Parmi les neuf sites candidats à une inscription à la liste fort convoitée, seuls les sites du Canada et de la Colombie « répondent aux critères d’inscription en vertu de leurs valeurs naturelles », précise l’UICN.

Ces sites sont par ailleurs considérés comme mixtes, c’est-à-dire qu’ils sont candidats à une inscription en tant que zones naturelles, mais aussi culturelles.

Un ajout préparé depuis belle lurette

Les Premières Nations du territoire Pimachiowin Aki, une région qui couvre 29 000 kilomètres carrés de terres boréales, y compris trois aires déjà protégées par les provinces, travaillent déjà depuis plusieurs années pour faire inscrire celle-ci au patrimoine de l’UNESCO.

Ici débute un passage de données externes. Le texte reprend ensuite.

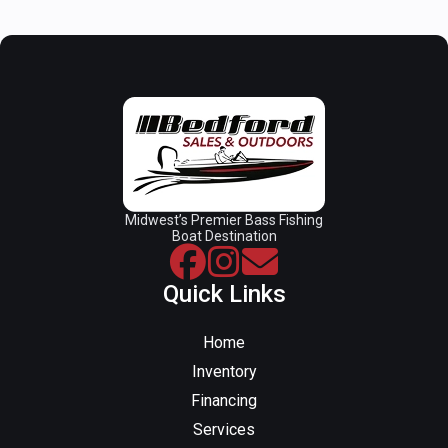
Midwest’s Premier Bass Fishing
Boat Destination
Quick Links
Home
Inventory
Financing
Services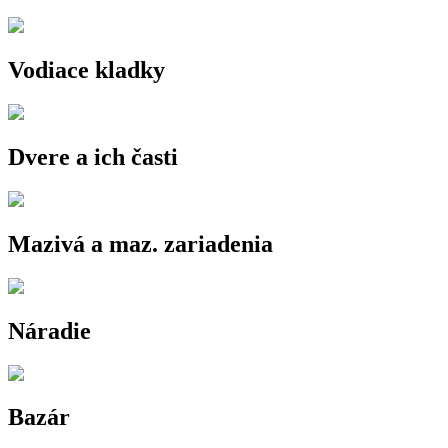
Vodiace kladky
Dvere a ich časti
Mazivá a maz. zariadenia
Náradie
Bazár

En 2016, les démarches entamées depuis alors 12 ans avaient pris du plomb dans l’aile lorsque la Première Nation Pikangikum a retiré son appui au projet qui couvrait à l’époque une superficie de 33 400 kilomètres carrés.

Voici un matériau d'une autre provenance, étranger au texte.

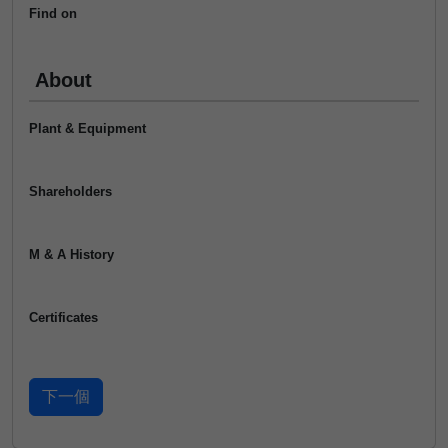
Find on
About
Plant & Equipment
Shareholders
M & A History
Certificates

Dans son annonce de mardi, l’UICN souligne que le paysage de la région « reflète le lien profondément interconnecté entre l’humain et la terre qui s’est tissé sur 7000 ans ».

C’est également sur ce territoire que l’on retrouve des espèces boréales telles que le caribou des bois – classé comme vulnérable, selon l’UICN –, l’élan, le loup, la grenouille léopard et la paruline du Canada.

Une aire « irremplaçable »

En Colombie, le parc national de Chiribiquete, qui s’étend sur une superficie de 28 000 kilomètres carrés, dans le sud du pays, est considéré comme « l’une des aires protégées les plus irremplaçables au monde pour la conservation des mammifères, des oiseaux et des amphibiens ». Il s'agit du territoire habité traditionnellement par la Nation Carijona.

On y trouve entre autres des jaguars, et la survie de l’espèce y est jugée « aussi importante pour les croyances culturelles que pour la bonne conservation de la biodiversité », indique l’UICN.
Le parc abrite également des pumas, des dauphins roses et des tapirs terrestres, une autre espèce jugée vulnérable.

Ce parc fait lui aussi l’objet de démarches de classification depuis longtemps : potentiellement admissible à une inscription au patrimoine mondial en 2004, le climat de violence de l’époque avait empêché l’évaluation officielle du site. Le retour de la paix, ces dernières années, permet donc une reprise des travaux.